O küçük beyaz binaya doğru

Sebebi ziyaretimizin cazibe merkezine doğru Yeni Delhi’de uçaktan sabaha karşı inerek vakit kaybetmeden yola koyuluyoruz, istikamet Tac Mahal’e evsahipliği yapan Agra.  Hintliler şaka amaçlı ‘hmm şu küçük beyaz binaya mı gidiyorsunuz?” diyorlar. Haritadan karayoluna bakınca yakınmış deseniz de, ülkenin trafik durumu iki saatlik yolculuğu dört saate çıkarabiliyor. Ekspres tren de iyi bir alternatif ancak bizim inişimizden bir kaç saat sonraya denk geliyor. Transfer aracımıza atlıyoruz ve üç saatlik yolculuğumuza başlıyoruz.

Namaste

Otelin kapısındaki yetkililer namaste diyerek karşılıyor, alnımıza bindi denilen aşina olduğumuz kırmızı noktadan sürülüyor, böylece iyi şans bizimle. Oberoi Amarvilas’da odamız ise yemyeşilin içinde inci gibi görünen Tac Mahal manzaralı. Yorgunluğumuzu hızlıca atıp şehir keşifleri için yola çıkıyoruz.

Agra Kalesi, ya da diğer adıyla Kızıl Kale ilk durak. Babür Sultanlarının yaşamlarına dair detayları burada duymaya başlıyoruz. Bir Game of Thrones olmasa da Babür Sultanları, onların öncesi, sonrasında rani, raca, mihrace derken titrler, aileler oldukça fazla. Kalede, sultanların yaşamlarını nasıl geçirdikleri ve saray bahçelerini gördükten sonra bebek Tac Mahal olarak da anılan  İtimad-ud Daula Türbesi, Mehtab Bagh yani mehtap bahçesi ve ardından Kinari pazarıyla günümüzü tamamlıyoruz. Lakin akşama merakla beklediğimiz bir tur var.

Ayışığında romans

Tac Mahal, dolunay öncesi sonrası iki gün ve dolunayda gece ziyaretine açık oluyor. Az sayıda bilet vakit yaklaşınca tükeniyor. Yorgunluğa jetlag’e inat, hem gece hem sabah gelmeye kararlıyım! Yanınızda cep telefonu,selfie çubuğu, tripod ve hatta kol saati bile almanız yasak.  Fotoğraf makinesine izin var ancak almıyorum, zaten 30 dakika kalabilecekken anda kalmayı tercih ediyorum.
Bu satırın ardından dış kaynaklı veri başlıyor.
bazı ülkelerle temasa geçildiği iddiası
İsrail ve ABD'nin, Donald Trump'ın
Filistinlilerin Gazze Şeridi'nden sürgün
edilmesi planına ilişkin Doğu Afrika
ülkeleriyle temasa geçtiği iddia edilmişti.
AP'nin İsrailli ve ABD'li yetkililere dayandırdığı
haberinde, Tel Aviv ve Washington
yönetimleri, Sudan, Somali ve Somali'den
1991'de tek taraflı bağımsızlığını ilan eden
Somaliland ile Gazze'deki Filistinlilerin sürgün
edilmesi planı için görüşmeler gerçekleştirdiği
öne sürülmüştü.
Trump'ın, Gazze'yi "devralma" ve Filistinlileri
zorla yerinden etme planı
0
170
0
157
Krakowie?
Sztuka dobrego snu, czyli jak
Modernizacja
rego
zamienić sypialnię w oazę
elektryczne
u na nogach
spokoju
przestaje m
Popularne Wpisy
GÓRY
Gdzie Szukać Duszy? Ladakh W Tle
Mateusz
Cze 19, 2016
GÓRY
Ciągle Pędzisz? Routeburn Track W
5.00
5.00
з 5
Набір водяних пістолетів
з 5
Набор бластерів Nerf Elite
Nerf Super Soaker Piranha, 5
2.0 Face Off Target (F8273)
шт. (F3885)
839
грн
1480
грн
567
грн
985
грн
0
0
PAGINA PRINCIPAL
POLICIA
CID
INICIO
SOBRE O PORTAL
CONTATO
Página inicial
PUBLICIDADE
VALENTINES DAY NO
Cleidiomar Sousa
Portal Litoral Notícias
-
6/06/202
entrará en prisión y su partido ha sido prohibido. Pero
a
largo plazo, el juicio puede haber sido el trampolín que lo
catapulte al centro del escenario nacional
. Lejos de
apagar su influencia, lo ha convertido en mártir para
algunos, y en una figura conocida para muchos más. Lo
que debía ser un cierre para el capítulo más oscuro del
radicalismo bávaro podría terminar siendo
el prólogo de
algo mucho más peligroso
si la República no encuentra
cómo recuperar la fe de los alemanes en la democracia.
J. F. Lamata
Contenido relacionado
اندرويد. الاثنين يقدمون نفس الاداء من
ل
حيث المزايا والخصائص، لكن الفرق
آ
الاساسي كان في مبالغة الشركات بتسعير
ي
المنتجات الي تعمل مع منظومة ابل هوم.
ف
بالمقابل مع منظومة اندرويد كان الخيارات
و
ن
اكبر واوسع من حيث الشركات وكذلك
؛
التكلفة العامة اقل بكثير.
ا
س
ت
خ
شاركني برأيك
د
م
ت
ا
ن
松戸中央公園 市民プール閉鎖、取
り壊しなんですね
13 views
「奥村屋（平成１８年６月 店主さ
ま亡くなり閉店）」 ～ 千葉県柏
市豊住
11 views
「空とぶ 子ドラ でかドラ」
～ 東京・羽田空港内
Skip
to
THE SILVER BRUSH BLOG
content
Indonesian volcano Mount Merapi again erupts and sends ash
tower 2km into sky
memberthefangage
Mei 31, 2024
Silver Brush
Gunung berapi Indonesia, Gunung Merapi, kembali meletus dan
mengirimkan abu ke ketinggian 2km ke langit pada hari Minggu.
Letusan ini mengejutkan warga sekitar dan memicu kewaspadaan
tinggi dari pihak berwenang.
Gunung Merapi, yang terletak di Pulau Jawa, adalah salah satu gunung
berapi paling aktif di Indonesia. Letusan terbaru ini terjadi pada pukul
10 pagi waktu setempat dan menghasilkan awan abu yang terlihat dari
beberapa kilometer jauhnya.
Dört güvenlik geçişinin ardından dev kapının ardında muhteşem mimari bizi bekliyor. Ayın tam tepesinde olacağı düşüncem hayalimde kalıyor, bulutlar acımasızca ışığı Tac Mahal’den saklıyor. Gecenin sessizliğini bozan tek şey arada çıkan deklanşör sesi. Yakınına gidemeden hayranlıkla bakıyor, ayışığında el ele otelimize dönüyoruz. Esas ziyaretimiz gün doğumuyla.

Aşk nedir göster  bana

17.yüzyıldayız. Babür İmparatoru Cihangir’in oğlu Şah Cihan, daha 14 yaşında Meena pazarında görüp aşık olduğu, 20 yaşına geldiğinde üçüncü eşi olarak sarayına aldığı Ercüment Banu Begüm ile büyük aşk yaşıyor. Şah Cihan tahta çıkınca eşine de Mümtaz Mahal ismini veriyor. Yani Sarayın Mücevheri. Eşi özel ve güzel ama Şah’a önerdiği stratejilerle desteğini de unutmamalı. Ne de olsa imparatorlukta kadınların da siyasi gücü var. Üstelik iyi bir de satranç oyuncusu; hatta şahla tacına oynayıp kazandığına dair bir söylenti de var.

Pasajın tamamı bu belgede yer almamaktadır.